* Exercise: For this task, output exactly the lines of the material below starting at the line with "Рейтинг 1.0" and ending at the line with "desperdiciaba la batería?"; pictures are to be excluded.

* Supplied data:
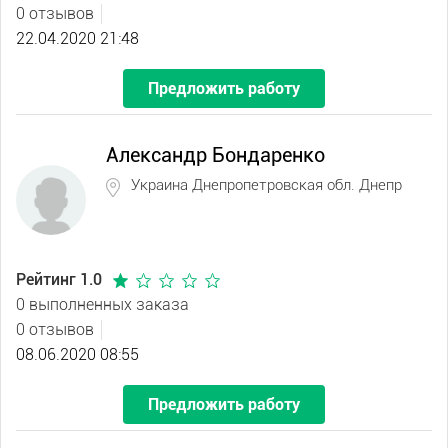
0 отзывов
22.04.2020 21:48
Предложить работу
Александр Бондаренко
Украина Днепропетровская обл. Днепр
Рейтинг 1.0
0 выполненных заказа
0 отзывов
08.06.2020 08:55
Предложить работу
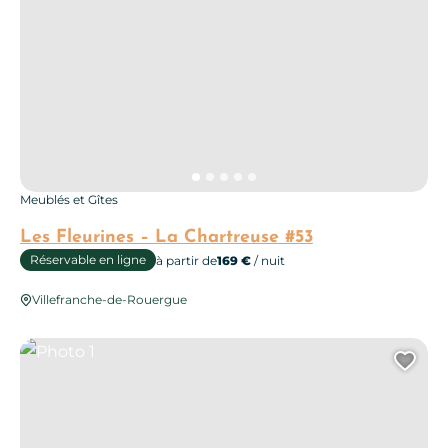
Meublés et Gîtes
Les Fleurines – La Chartreuse #53
Réservable en ligne
à partir de
169 €
/ nuit
Villefranche-de-Rouergue
Photo 1
Ajo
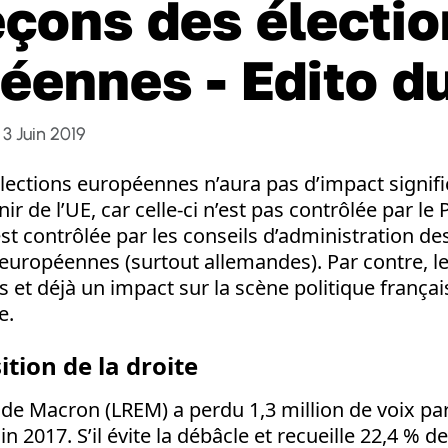
eçons des électi
éennes - Edito d
3 Juin 2019
élections européennes n’aura pas d’impact signific
enir de l’UE, car celle-ci n’est pas contrôlée par l
est contrôlée par les conseils d’administration d
européennes (surtout allemandes). Par contre, le
s et déjà un impact sur la scène politique françai
e.
tion de la droite
ti de Macron (LREM) a perdu 1,3 million de voix pa
uin 2017. S’il évite la débâcle et recueille 22,4 % d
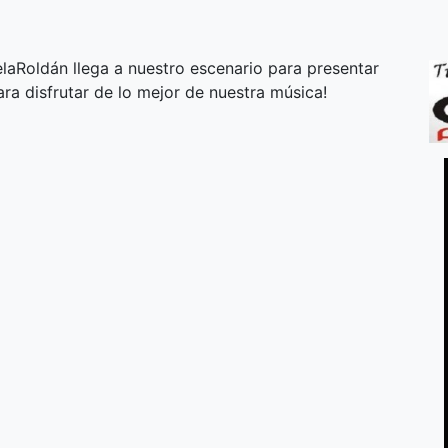
elaRoldán llega a nuestro escenario para presentar
ara disfrutar de lo mejor de nuestra música!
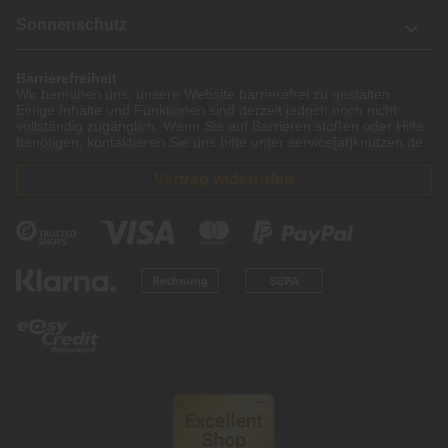
Sonnenschutz
Barrierefreiheit
Wir bemühen uns, unsere Website barrierefrei zu gestalten.
Einige Inhalte und Funktionen sind derzeit jedoch noch nicht
vollständig zugänglich. Wenn Sie auf Barrieren stoßen oder Hilfe
benötigen, kontaktieren Sie uns bitte unter service[at]knutzen.de.
Vertrag widerrufen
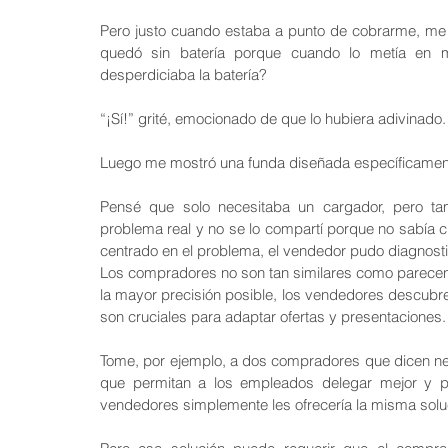
Pero justo cuando estaba a punto de cobrarme, me m
quedó sin batería porque cuando lo metía en mi
desperdiciaba la batería?
“¡Sí!” grité, emocionado de que lo hubiera adivinado
Luego me mostró una funda diseñada específicament
Pensé que solo necesitaba un cargador, pero ta
problema real y no se lo compartí porque no sabía c
centrado en el problema, el vendedor pudo diagnostic
Los compradores no son tan similares como parecen.
la mayor precisión posible, los vendedores descubren
son cruciales para adaptar ofertas y presentaciones.
Tome, por ejemplo, a dos compradores que dicen ne
que permitan a los empleados delegar mejor y pa
vendedores simplemente les ofrecería la misma solu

* Answer for this exercise:
Рейтинг 1.0
0 выполненных заказа
0 отзывов
08.06.2020 08:55
Предложить работу
Meublés et Gîtes
Les Fleurines – La Chartreuse #53
Réservable en ligne
à partir de
169 €
/ nuit
Villefranche-de-Rouergue
Photo 1
Ajo
eçons des électi
éennes - Edito d
3 Juin 2019
élections européennes n’aura pas d’impact signific
enir de l’UE, car celle-ci n’est pas contrôlée par l
est contrôlée par les conseils d’administration d
européennes (surtout allemandes). Par contre, le
s et déjà un impact sur la scène politique françai
e.
tion de la droite
ti de Macron (LREM) a perdu 1,3 million de voix pa
uin 2017. S’il évite la débâcle et recueille 22,4 % d
elaRoldán llega a nuestro escenario para presentar
ara disfrutar de lo mejor de nuestra música!
Sonnenschutz
Barrierefreiheit
Wir bemühen uns, unsere Website barrierefrei zu gestalten.
Einige Inhalte und Funktionen sind derzeit jedoch noch nicht
vollständig zugänglich. Wenn Sie auf Barrieren stoßen oder Hilfe
benötigen, kontaktieren Sie uns bitte unter service[at]knutzen.de.
Vertrag widerrufen
Pero justo cuando estaba a punto de cobrarme, me m
quedó sin batería porque cuando lo metía en mi
desperdiciaba la batería?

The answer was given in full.